Perl 6 is a programming language. It is designed to be easily learned, read, and written by humans, and is inspired by natural language. It allows the beginner to write in “baby Perl,” while giving the experienced programmer freedom of expression, from concise to poetic. Perl 6 is gradually typed. It mostly follows the paradigm of dynamically typed languages in that it accepts programs whose type safety it can’t guarantee during compilation. However, unlike many dynamic languages, it accepts and enforces type constraints. Where possible, the compiler uses type annotations to make decisions at compile time that would otherwise only be possible at runtime.

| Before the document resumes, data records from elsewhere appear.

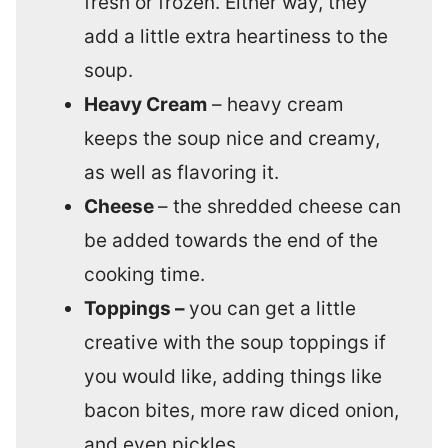
fresh or frozen. Either way, they
add a little extra heartiness to the
soup.
Heavy Cream
– heavy cream
keeps the soup nice and creamy,
as well as flavoring it.
Cheese
– the shredded cheese can
be added towards the end of the
cooking time.
Toppings –
you can get a little
creative with the soup toppings if
you would like, adding things like
bacon bites, more raw diced onion,
and even pickles.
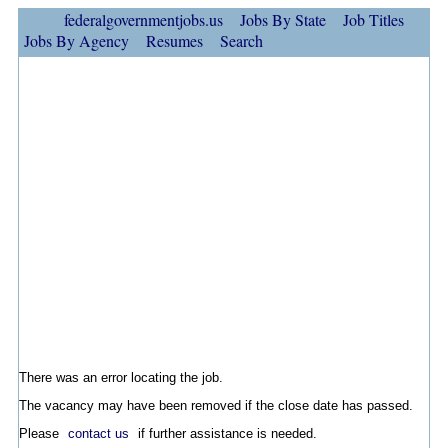
federalgovernmentjobs.us
Jobs By State
Job Titles
Jobs By Agency
Resumes
Search
There was an error locating the job.
The vacancy may have been removed if the close date has passed.
Please
contact us
if further assistance is needed.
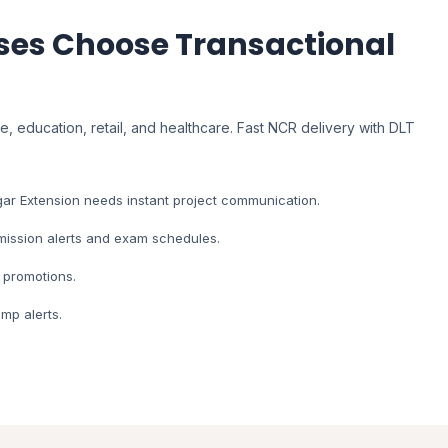
es Choose Transactional
, education, retail, and healthcare. Fast NCR delivery with DLT
ar Extension needs instant project communication.
dmission alerts and exam schedules.
 promotions.
mp alerts.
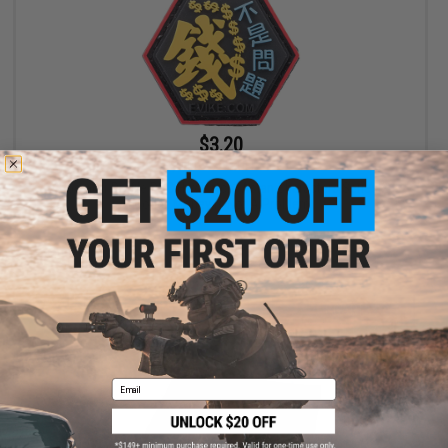
$3.20
$4.00
20% OFF
"Operator Profile PVC Hex Patch" Asian Characters Series 2
(Model: Money Is Not A Problem)
+ CART
Email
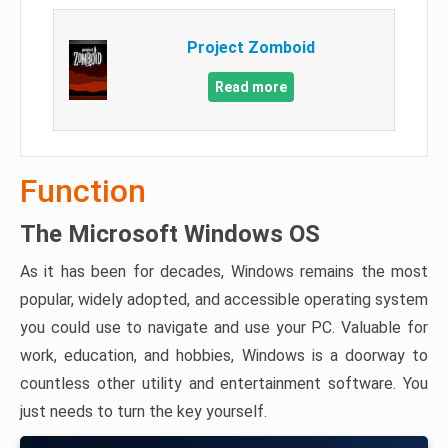
Project Zomboid
Read more
Function
The Microsoft Windows OS
As it has been for decades, Windows remains the most
popular, widely adopted, and accessible operating system
you could use to navigate and use your PC. Valuable for
work, education, and hobbies, Windows is a doorway to
countless other utility and entertainment software. You
just needs to turn the key yourself.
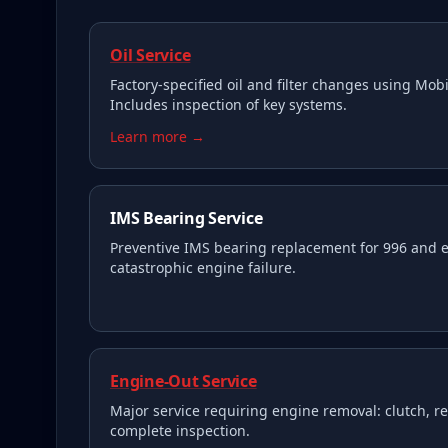
Oil Service
Factory-specified oil and filter changes using Mobil
Includes inspection of key systems.
Learn more →
IMS Bearing Service
Preventive IMS bearing replacement for 996 and e
catastrophic engine failure.
Engine-Out Service
Major service requiring engine removal: clutch, re
complete inspection.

Many programming paradigms have influenced Perl 6. You can write imperative, object-oriented, and functional programs in Perl 6. Declarative programming is supported through features like multiple-dispatch, sub-typing, and the regex and grammar engine. Most lookups in Perl 6 are lexical, and the language avoids global state. This makes parallel and concurrent execution of programs easier, as does Perl 6’s focus on high-level concurrency primitives. When you don’t want to be limited to one CPU core, instead of thinking in terms of threads and locks, you tend to think about promises and message queues.
Perl 6 as a language is not opinionated about whether Perl 6 programs should be compiled or interpreted. Rakudo Perl 6 — the main implementation — precompiles modules on the fly and interprets scripts.